**INPUT FOR THIS TASK**
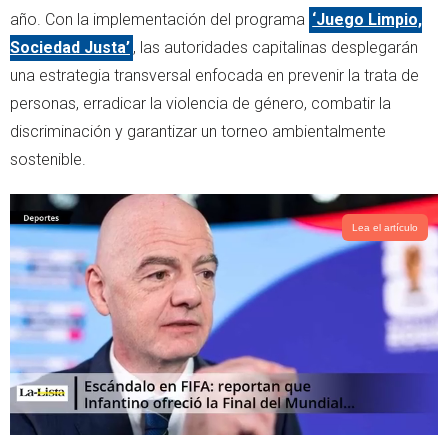
r
p
año. Con la implementación del programa
‘Juego Limpio,
p
Sociedad Justa’
, las autoridades capitalinas desplegarán
una estrategia transversal enfocada en prevenir la trata de
personas, erradicar la violencia de género, combatir la
discriminación y garantizar un torneo ambientalmente
sostenible.
Lea el artículo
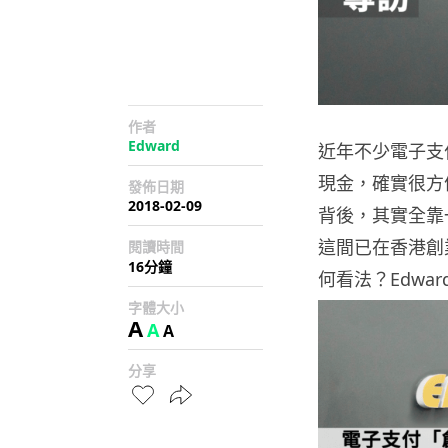
作者
Edward
近年不少電子支
現金，確實很方
發佈日期
2018-02-09
背後，其實全靠一間
這間已在香港創
閱讀時間
16分鐘
何看法？Edwar
字體大小
A
A
A
分享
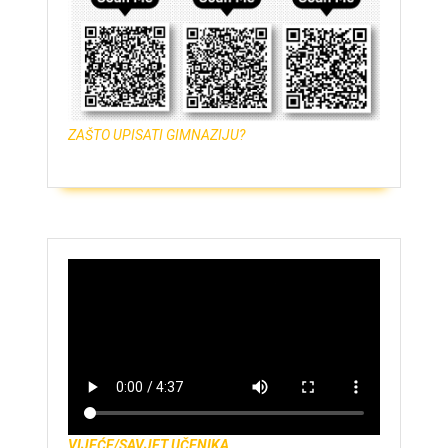
ZAŠTO UPISATI GIMNAZIJU?
VIJEĆE/SAVJET UČENIKA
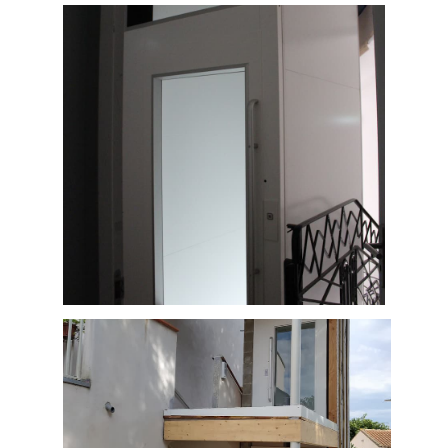
Monte charge installé dans les caves
de Roquefort (Aveyron département
12)
Réalisation d'un ascenseur collectif
sur 4 niveaux dans une résidence de
Gaillac (département 81 Tarn)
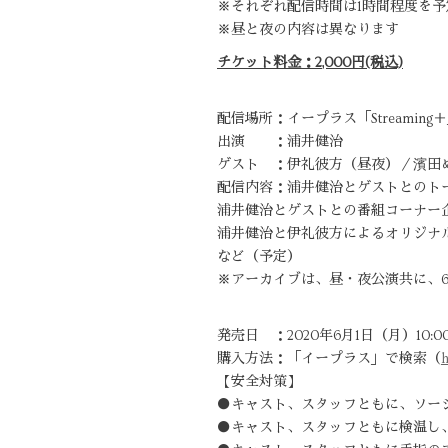
※それぞれ配信時間は1時間程度を予
※昼と夜の内容は異なります
チケット料金：2,000円(税込)
配信場所：イープラス「Streaming
出演 ：浦井健治
ゲスト ：伊礼彼方（昼夜）／濱田
配信内容：浦井健治とゲストとのト
浦井健治とゲストとの番組コーナー
浦井健治と伊礼彼方によるオリジナ
など（予定）
※アーカイブは、昼・夜公演共に、6月
発売日 ：2020年6月1日（月）10:0
購入方法：「イープラス」で検索（
h
【安全対策】
●キャスト、スタッフともに、ソー
●キャスト、スタッフともに検温し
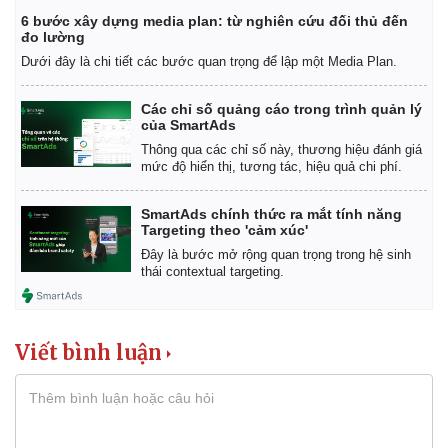
6 bước xây dựng media plan: từ nghiên cứu đối thủ đến
đo lường
Dưới đây là chi tiết các bước quan trọng để lập một Media Plan.
Các chỉ số quảng cáo trong trình quản lý
của SmartAds
Thông qua các chỉ số này, thương hiệu đánh giá
mức độ hiển thị, tương tác, hiệu quả chi phí.
SmartAds chính thức ra mắt tính năng
Targeting theo 'cảm xúc'
Đây là bước mở rộng quan trọng trong hệ sinh
thái contextual targeting.
Viết bình luận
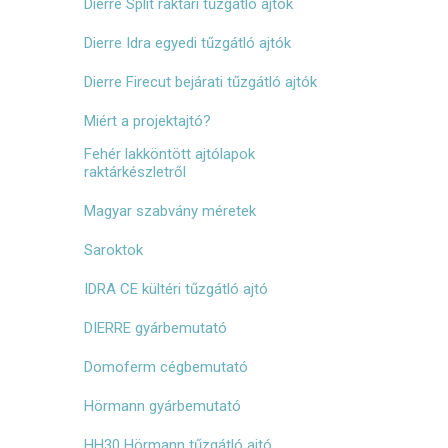
Dierre Split raktári tűzgátló ajtók
Dierre Idra egyedi tűzgátló ajtók
Dierre Firecut bejárati tűzgátló ajtók
Miért a projektajtó?
Fehér lakköntött ajtólapok
raktárkészletről
Magyar szabvány méretek
Saroktok
IDRA CE kültéri tűzgátló ajtó
DIERRE gyárbemutató
Domoferm cégbemutató
Hörmann gyárbemutató
HH30 Hörmann tűzgátló ajtó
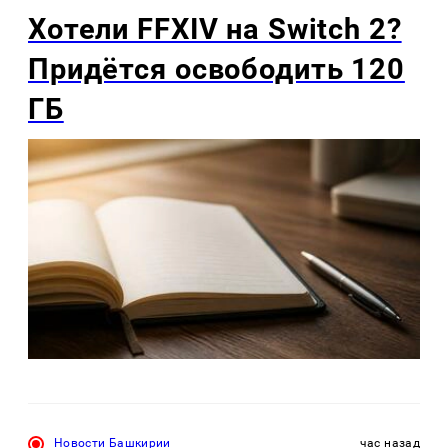
Хотели FFXIV на Switch 2?
Придётся освободить 120
ГБ
Новости Башкирии
час назад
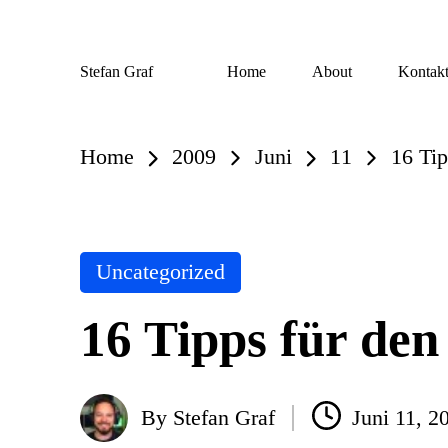
Skip
Stefan Graf
Home
About
Kontak
to
content
Home
2009
Juni
11
16 Ti
Posted
Uncategorized
in
16 Tipps für de
By
Stefan Graf
Juni 11, 2
Posted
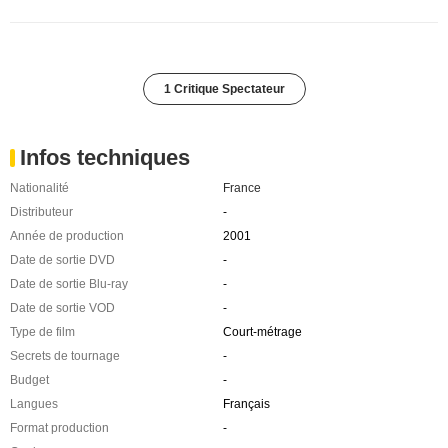
1 Critique Spectateur
Infos techniques
Nationalité
France
Distributeur
-
Année de production
2001
Date de sortie DVD
-
Date de sortie Blu-ray
-
Date de sortie VOD
-
Type de film
Court-métrage
Secrets de tournage
-
Budget
-
Langues
Français
Format production
-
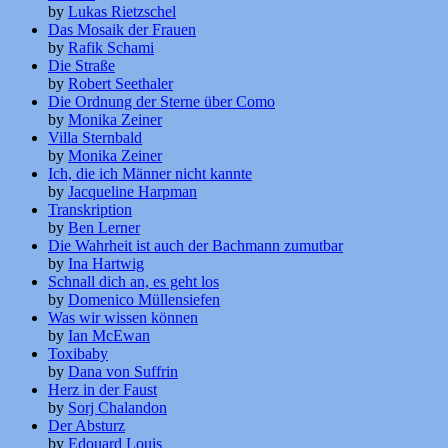
by
Lukas Rietzschel
Das Mosaik der Frauen
by
Rafik Schami
Die Straße
by
Robert Seethaler
Die Ordnung der Sterne über Como
by
Monika Zeiner
Villa Sternbald
by
Monika Zeiner
Ich, die ich Männer nicht kannte
by
Jacqueline Harpman
Transkription
by
Ben Lerner
Die Wahrheit ist auch der Bachmann zumutbar
by
Ina Hartwig
Schnall dich an, es geht los
by
Domenico Müllensiefen
Was wir wissen können
by
Ian McEwan
Toxibaby
by
Dana von Suffrin
Herz in der Faust
by
Sorj Chalandon
Der Absturz
by
Edouard Louis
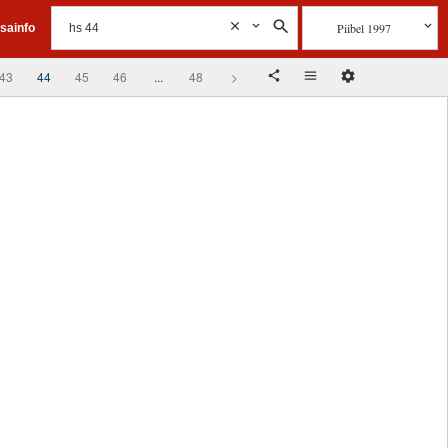
Piibel 1997
isainfo
43
44
45
46
...
48
>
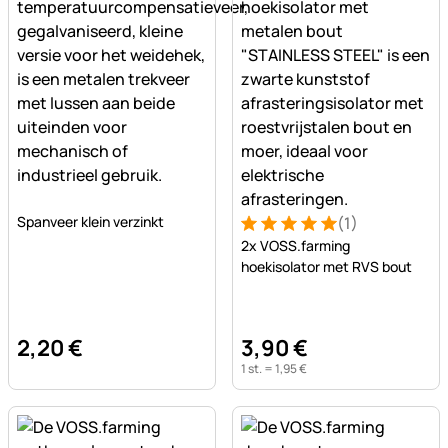
Nog geen beoordelingen geplaatst
Spanveer klein verzinkt
(1)
Beoordeling: 5 van 5 (1 beo
1 Bewertung
2x VOSS.farming
hoekisolator met RVS bout
2
,
20
€
3
,
90
€
1 st. =
1
,
95
€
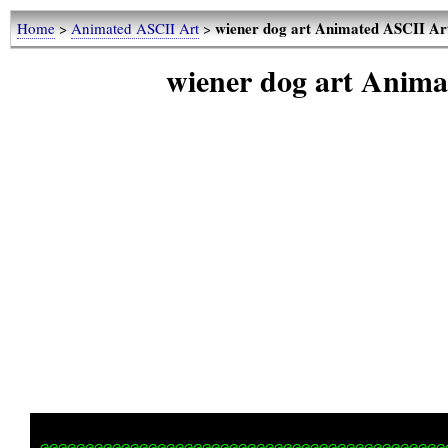
wiener dog art Animated ASCII Art
Home
>
Animated ASCII Art
>
wiener dog art Anima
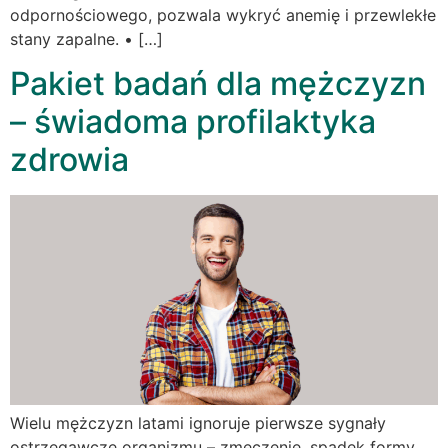
odpornościowego, pozwala wykryć anemię i przewlekłe
stany zapalne. • […]
Pakiet badań dla mężczyzn
– świadoma profilaktyka
zdrowia
Wielu mężczyzn latami ignoruje pierwsze sygnały
ostrzegawcze organizmu – zmęczenie, spadek formy,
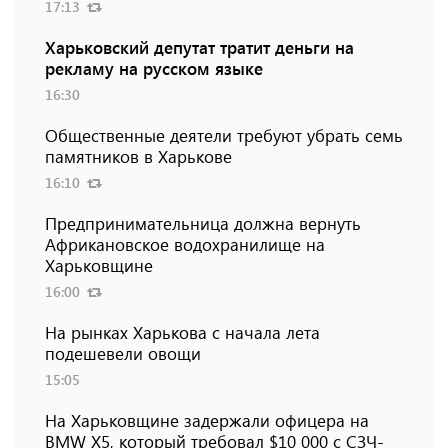
17:13
Харьковский депутат тратит деньги на
рекламу на русском языке
16:30
Общественные деятели требуют убрать семь
памятников в Харькове
16:10
Предпринимательница должна вернуть
Африкановское водохранилище на
Харьковщине
16:00
На рынках Харькова с начала лета
подешевели овощи
15:05
На Харьковщине задержали офицера на
BMW Х5, который требовал $10 000 с СЗЧ-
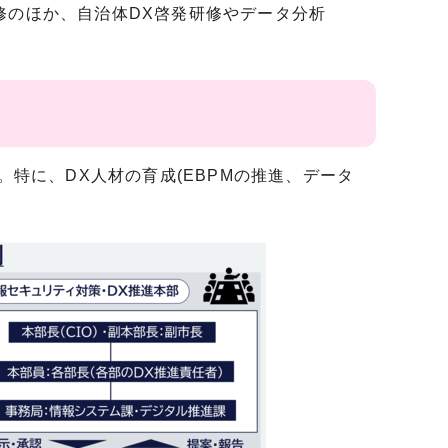
研修のほか、自治体DX啓発研修やデータ分析
。
。特に、DX人材の育成(EBPMの推進、データ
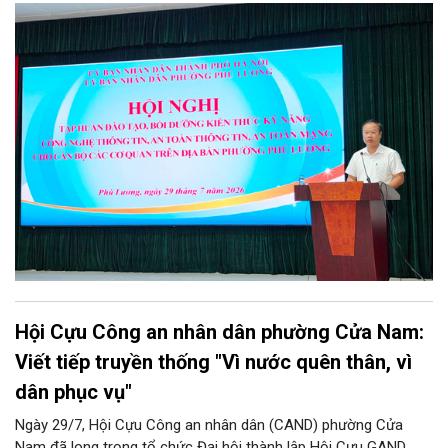
Phú Lương đã tổ chức thành công Hội nghị tập huấn và diễn
tập công tác bảo đảm an ninh mạng, an ninh dữ liệu năm 2026.
Chương trình được thiết kế bài bản, hướng tới đối tượng là toàn
thể đội ngũ cán bộ, công chức, viên chức và người lao động
đang trực tiếp công tác tại các cơ quan, đơn vị, phòng ban
chuyên môn trên địa bàn phường.
Hội Cựu Công an nhân dân phường Cửa Nam:
Viết tiếp truyền thống "Vì nước quên thân, vì
dân phục vụ"
Ngày 29/7, Hội Cựu Công an nhân dân (CAND) phường Cửa
Nam đã long trọng tổ chức Đại hội thành lập Hội Cựu GAND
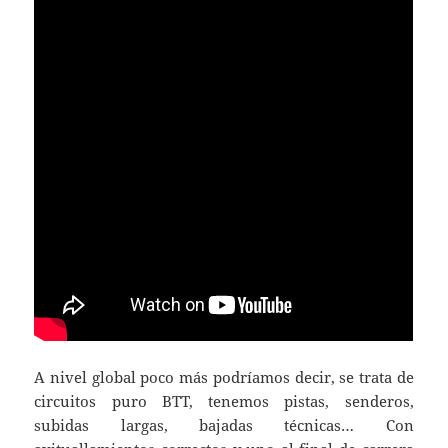
A nivel global poco más podríamos decir, se trata de
circuitos puro BTT, tenemos pistas, senderos,
subidas largas, bajadas técnicas… Con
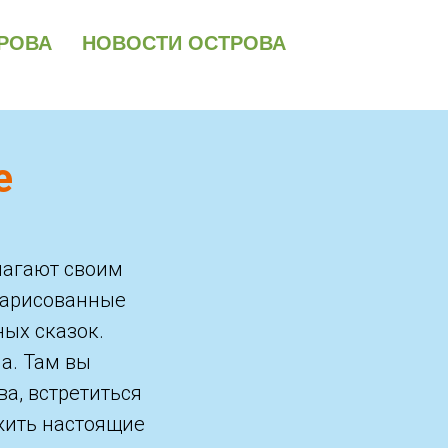
РОВА
НОВОСТИ ОСТРОВА
е
лагают своим
Нарисованные
ных сказок.
а. Там вы
а, встретиться
жить настоящие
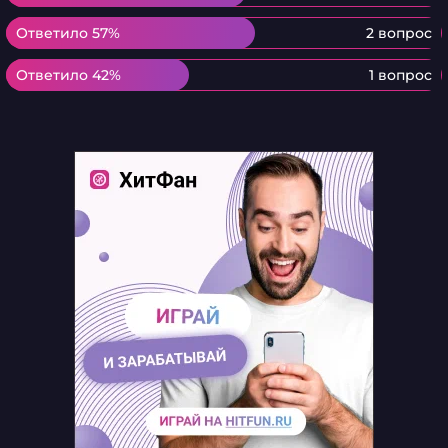
Ответило 57%
Ответило 57%
2 вопрос
Ответило 42%
Ответило 42%
1 вопрос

**TASK DESCRIPTION**
Write back the stretch of lines above that begins with the line holding "HH30 Hörmann tűzgátló ajtó" and ends with the line holding "Piibel 1997", both included, exactly as written. Pictures stay out.

**SOLVED EXERCISE**
HH30 Hörmann tűzgátló ajtó
Хотели FFXIV на Switch 2?
Придётся освободить 120
ГБ
Новости Башкирии
час назад
Skip
Stefan Graf
Home
About
Kontak
to
content
Home
2009
Juni
11
16 Ti
Posted
Uncategorized
in
16 Tipps für de
By
Stefan Graf
Juni 11, 2
Posted
1 Critique Spectateur
Infos techniques
Nationalité
France
Distributeur
-
Année de production
2001
Date de sortie DVD
-
Date de sortie Blu-ray
-
Date de sortie VOD
-
Type de film
Court-métrage
Secrets de tournage
-
Budget
-
Langues
Français
Format production
-
by
Lukas Rietzschel
Das Mosaik der Frauen
by
Rafik Schami
Die Straße
by
Robert Seethaler
Die Ordnung der Sterne über Como
by
Monika Zeiner
Villa Sternbald
by
Monika Zeiner
Ich, die ich Männer nicht kannte
by
Jacqueline Harpman
Transkription
by
Ben Lerner
Die Wahrheit ist auch der Bachmann zumutbar
by
Ina Hartwig
Schnall dich an, es geht los
by
Domenico Müllensiefen
Was wir wissen können
by
Ian McEwan
Toxibaby
by
Dana von Suffrin
Herz in der Faust
by
Sorj Chalandon
Der Absturz
by
Edouard Louis
Piibel 1997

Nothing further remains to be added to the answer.